Types of Pearl

SALTWATER PEARL & FRESHWATER PEARL

Saltwater and Freshwater pearls may sometimes look similar, but they come from different type of shells.

Saltwater Pearls

Most of saltwater cultured pearls are grown with beads in pearl oysters which live in oceans. Saltwater pearl oysters are usually cultivated in protected lagoons or volcanic atolls. The trade name s of the cultured pearls are White or Golden South Sea, Black Tahitian and Akoya Pearls.

Freshwater Pearl

Freshwater pearls are cultured in various species of freshwater mussels rather than in oysters. Most of freshwater cultured pearls sold today come from lakes or rivers in China. They are less expensive than Akoya pearls. With modern freshwater cultivation methods, some freshwater pearls have excellent quality with excellent colour, shape and lustre.

SOUTHSEA PEARL & AKOYA PEARL

Southsea White Pearl

These pearls are cultured using larger oysters in the South Pacific and Indian Ocean. South Sea pearls are characterized by warm lustre and large sizes up to 14 mm in diameter. They are primarily produced in Western Australia.

South Sea white pearls are produced by the silver-lipped South Sea oyster. Harvested in sizes from 9mm up, their shapes range from round, oval or teardrop to free-form baroque.

Southsea Golden Pearl

Golden pearls are produced by the golden-lipped oyster. They have warm, natural golden colour, from light champagne to a very deep gold. Sizes are from 9mm and over, in round, oval, teardrop or baroque shapes.

Tahitian Black Pearl

Majority of Black pearls are produced by black-lipped oysters in the waters around Tahiti, in French Polynesia in the South Pacific. Black pearls range in colours such as black, grey, peacock green, eggplant colour, bronze, cream, pink and gold, size ranges from 11-12mm in diametre.

Akoya Pearl

Akoya pearls are produced by Japanese Akoya oysters. Akoya pearls are recognized for a very high lustre. The nacre layer is not as thick as freshwater pearls, but it has a very highly reflective surface with a mirror-like brilliance lustre. Colours range from white, cream and pink to light green, blue and silver. China has recently overtaken Japan in Akoya pearl production. These pearls usually range from 2mm to 10mm.

SHAPE AND COLOUR

Shapes

Pearls come in various shapes – round, semi-round, button, drop, pear, oval and baroque. Perfectly round pearls are the rarest and most valuable. Semi-rounds are also used in necklaces or in pieces. Button pearls are like a slightly flattened round pearl and can also make a necklace and in single pendants or earrings where the back half of the pearl is covered, making it looks like a larger, rounder pearl.

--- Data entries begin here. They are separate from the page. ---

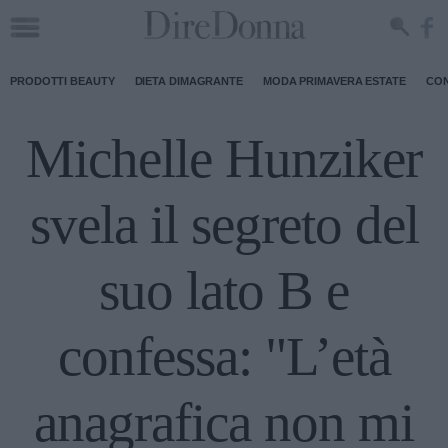
PRODOTTI BEAUTY
DIETA DIMAGRANTE
MODA PRIMAVERA ESTATE
CON
Michelle Hunziker
svela il segreto del
suo lato B e
confessa: "L’età
anagrafica non mi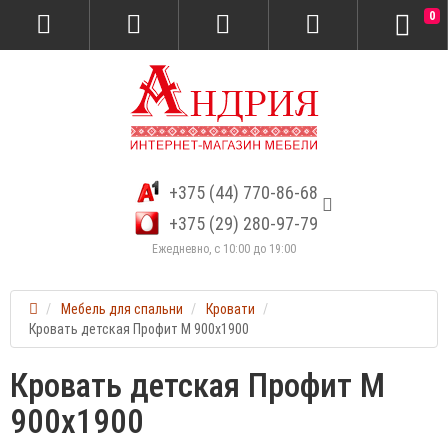
0
+375 (44) 770-86-68
+375 (29) 280-97-79
Ежедневно, с 10:00 до 19:00
Мебель для спальни
Кровати
Кровать детская Профит М 900х1900
Кровать детская Профит М
900х1900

Pear shaped or teardrop pearls and are most often seen in earrings, pendants, or as a centre pearl in a necklace. Baroque pearls are irregular, unique and interesting shapes. They are also commonly used in necklaces.

Colours

While pearl colours are most commonly silver white or creamy white, others can be yellow, golden, pink, champagne, blue, green, black, lavender, multicolour and just about any colour you can think of in between. When referring to the colour of the pearl, it is the body of the pearl that is considered to be the primary shade.

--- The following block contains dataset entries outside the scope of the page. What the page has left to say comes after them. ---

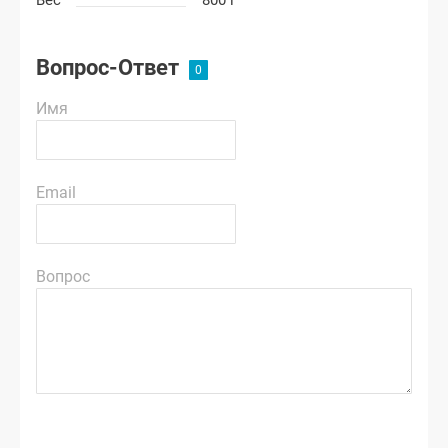
Вопрос-Ответ
Имя
Email
Вопрос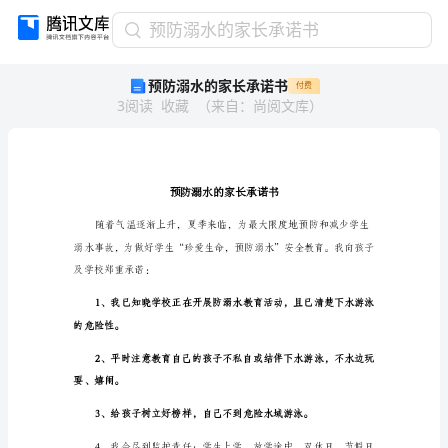
预
预防溺水的家长承诺书
防
预防溺水的家长承诺书
付费
溺
3
阅读
收藏
（
来自
：
尚阅文库
）
水
的
家
长
承
诺
书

To collect enough of rare colours such as purple pearls to form a complete string of the same size and same shade can take years.

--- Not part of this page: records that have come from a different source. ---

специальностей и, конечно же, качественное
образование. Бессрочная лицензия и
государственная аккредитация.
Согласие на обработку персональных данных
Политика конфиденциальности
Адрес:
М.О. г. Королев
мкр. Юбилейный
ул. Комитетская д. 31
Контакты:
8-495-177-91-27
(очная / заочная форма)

NATURAL PEARL & CULTURED PEARL

Natural Pearl

Natural pearls form when a microscopic intruder accidentally enters in a shell and settles inside. The mollusk, being irritated by the intruder, forms a pearl sac of external mantle tissue cells and secretes nacre to cover the irritant. This secretion process is repeated many times and in the result it forms a pearl. Natural pearls vary in shape depending on the shape of the piece being coated.

Cultured Pearl

As the natural pearl is quite rare and very expensive, in the past couple of decades most pearls sold are cultured pearls.
Like natural pearls, cultured pearls grow inside of an oyster/mollusk with human intervention. A shell is carefully opened and an object such as a piece of tissue or a mother-of-pearl bead is inserted. Cultured pearls are often ‘pre-formed’ as they tend to follow the shape of the implanted shell bead nucleus. Cultured pearls can be distinguished from natural pearls by X-ray examination.